### TASK DETAILS
Leave the pictures out and transcribe every record exactly.

### RECORDS FOR THIS TASK
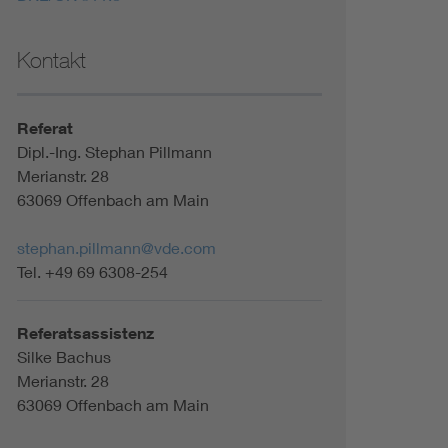
Kontakt
Referat
Dipl.-Ing. Stephan Pillmann
Merianstr. 28
63069 Offenbach am Main
stephan.pillmann@vde.com
Tel. +49 69 6308-254
Referatsassistenz
Silke Bachus
Merianstr. 28
63069 Offenbach am Main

### EXERCISE RESULT
Kontakt
Referat
Dipl.-Ing. Stephan Pillmann
Merianstr. 28
63069 Offenbach am Main
stephan.pillmann@vde.com
Tel. +49 69 6308-254
Referatsassistenz
Silke Bachus
Merianstr. 28
63069 Offenbach am Main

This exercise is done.